Em estudo de pesquisa para apresentação de dissertação, Francisco
Valério Alves Filho (2008) apresenta dados sobre o ganho econômico no campo
das compras públicas no estado de São Paulo, com o uso do pregão eletrônico,
reforçando as assertivas anteriores sobre as vantagens adquiridas com o uso da
internet.
Surgiram avanços em São Paulo a exemplo da Bolsa Eletrônica
de Compras (BEC), em funcionamento desde 2000. Exemplifica a
prática de técnicas aplicadas no campo da informática, nos entes
públicos passam a ter uma lista com 28 mil itens e a um registro
de 55 mil fornecedores. Com as compras feitas por meio da BEC
e pelo pregão, foi viável obter uma diminuição média de 18%, o
que representa uma economia de R$ 600 milhões por ano,
recursos que podem ser investidos em áreas prioritárias tais como
saúde, educação, dentre outras (ALVES FILHO, 2008, p.30).
A gestão pública federal tem usado o recurso da internet para dar
conhecimento à sociedade de suas atividades e, no caso do pregão eletrônico,
modalidade mais recente, defende o supracitado autor, as vantagens trazidas
principalmente nos aspectos da transparência, da economia para os cofres
públicos e da eficiência no alcance dos objetivos, contribuindo para uma gestão
pública mais aproximada dos princípios constitucionais.
Dessa forma o Estado brasileiro, na maioria dos membros da federação,
tem buscado fortalecer a chamada transparência pública, com o instrumento da
internet, publicando informações como: repasses de verbas públicas, programas
disponíveis, arrecadação, devedores de devedores públicos, apresentação e
formação dos órgãos, e, também, as contratações públicas já mencionadas. Esta
iniciativa traz a sociedade para mais perto do Estado, fazendo acontecer a
reinvenção do Estado como grande desafio imposto para “dar conta da
problemática da reforma [...] enquanto meta de ação coletiva e, enquanto critério
73
de legitimação. Pois, o que se visa é um tipo específico de capacitação do
estado: enquanto autoridade política democrática”(SOLA, 1999, p. 31).
A atitude do Estado em ampliar as publicações em portais oficiais contribui
de certa forma para a democracia quando permite maior número de pessoas
saberem dos acontecimentos públicos e, consequentemente, legitimar essa
capacidade governativa, com possibilidades de maior participação, reivindicação
e fiscalização dos atos públicos.
As publicações de matérias relativas a atos públicos determinadas pela
legislação, a exemplo das determinações contidas no art. 21 da Lei 8.666/93 e no
art. 4º da Lei 10.520/02, relativas às contratações, eram feitas em jornais oficiais
e jornais de grande circulação, apesar da Lei 8.666/93 sugerir também outros
meios, de acordo com o vulto da licitação.

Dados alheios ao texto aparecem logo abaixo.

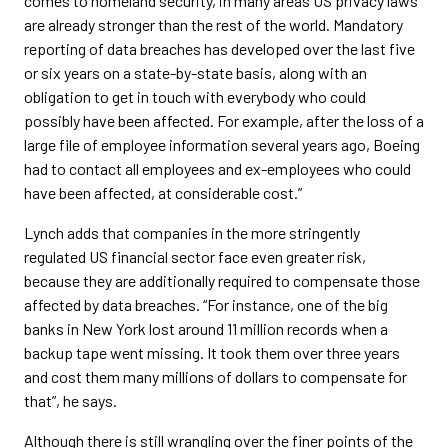
comes to homeland security, in many areas US privacy laws
are already stronger than the rest of the world. Mandatory
reporting of data breaches has developed over the last five
or six years on a state-by-state basis, along with an
obligation to get in touch with everybody who could
possibly have been affected. For example, after the loss of a
large file of employee information several years ago, Boeing
had to contact all employees and ex-employees who could
have been affected, at considerable cost.”
Lynch adds that companies in the more stringently
regulated US financial sector face even greater risk,
because they are additionally required to compensate those
affected by data breaches. “For instance, one of the big
banks in New York lost around 11 million records when a
backup tape went missing. It took them over three years
and cost them many millions of dollars to compensate for
that”, he says.
Although there is still wrangling over the finer points of the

Quando da publicação da Lei
10.520/02 sugere-se, além daqueles tradicionais meios, facultativamente, a
publicação pela internet. Convém frisar que as modalidades licitatórias, exceto o
pregão eletrônico, por muitos anos foram publicadas por meios de mídia
imprensa não lidos pela maioria da população, uma vez que os jornais oficiais
não são vendidos em bancas de jornal, restringindo-se a assinantes em sua
maioria formada por órgãos e entidades públicas.
A introdução do recurso da internet como meio de publicação das
contratações públicas a partir da Lei 10.520/02 contribuiu para os gestores
usarem esse meio de publicação também para as outras modalidades (convite,
tomada de preços, concorrência e concurso), apesar da lei assim não exigir,
fortalecendo a gestão democrática de fato, possibilitando maior penetração do
cidadão na esfera pública sem sair de casa.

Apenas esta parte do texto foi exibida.